The `CsvReader` utility downloads a CSV file from the internet and attempts to parse its content into a relation.
When we store the relation, we specified types for the columns. The `code` column acts as a primary key for the `airport` stored relation.

Next is `country`:

In [4]:
res[idx, label, typ, code, icao, desc] <~
    CsvReader(types: ['Int', 'Any', 'Any', 'Any', 'Any', 'Any'],
              url: $AIR_ROUTES_NODES_URL, 
              has_headers: true)
?[code, desc] :=
    res[idx, label, typ, code, icao, desc],
    label == 'country'

:replace country {
    code: String
    =>
    desc: String
}

Unnamed: 0,status
0,OK


`continent`:

In [5]:
res[idx, label, typ, code, icao, desc] <~
    CsvReader(types: ['Int', 'Any', 'Any', 'Any', 'Any', 'Any'],
              url: $AIR_ROUTES_NODES_URL, 
              has_headers: true)
?[idx, code, desc] :=
    res[idx, label, typ, code, icao, desc],
    label == 'continent'

:replace continent {
    code: String
    =>
    desc: String
}

Unnamed: 0,status
0,OK


We need to make a translation table for the indices the data use:

In [6]:
res[idx, label, typ, code] <~
    CsvReader(types: ['Int', 'Any', 'Any', 'Any'],
              url: $AIR_ROUTES_NODES_URL, 
              has_headers: true)
?[idx, code] :=
    res[idx, label, typ, code],

:replace idx2code { idx => code }

Unnamed: 0,status
0,OK


The `contain` relation contains information on the geographical inclusion of entities:

In [7]:
res[] <~
    CsvReader(types: ['Int', 'Int', 'Int', 'String'],
              url: $AIR_ROUTES_EDGES_URL, 
              has_headers: true)
?[entity, contained] :=
    res[idx, fr_i, to_i, typ],
    typ == 'contains',
    *idx2code[fr_i, entity],
    *idx2code[to_i, contained]


:replace contain { entity: String, contained: String }

Unnamed: 0,status
0,OK


Finally, the `route`s between the airports.

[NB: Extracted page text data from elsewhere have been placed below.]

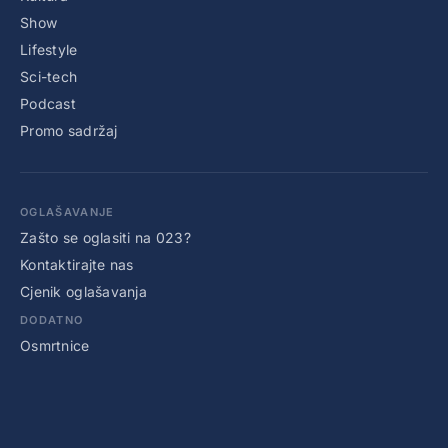
Show
Lifestyle
Sci-tech
Podcast
Promo sadržaj
OGLAŠAVANJE
Zašto se oglasiti na 023?
Kontaktirajte nas
Cjenik oglašavanja
DODATNO
Osmrtnice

This relation is much larger than the rest and contains about 60k rows:

In [8]:
res[] <~
    CsvReader(types: ['Int', 'Int', 'Int', 'String', 'Float?'],
              url: $AIR_ROUTES_EDGES_URL, 
              has_headers: true)
?[fr, to, dist] :=
    res[idx, fr_i, to_i, typ, dist],
    typ == 'route',
    *idx2code[fr_i, fr],
    *idx2code[to_i, to]

:replace route { fr: String, to: String => dist: Float }

Unnamed: 0,status
0,OK


We no longer need the `idx2code` relation:

In [9]:
::remove idx2code

Unnamed: 0,status
0,OK


Let's verify all the relations we want are there:

In [10]:
::relations

Unnamed: 0,name,arity,access_level,n_keys,n_non_keys,n_put_triggers,n_rm_triggers,n_replace_triggers
0,airport,11,normal,1,10,0,0,0
1,contain,2,normal,2,0,0,0,0
2,continent,2,normal,1,1,0,0,0
3,country,2,normal,1,1,0,0,0
4,route,3,normal,2,1,0,0,0


Done!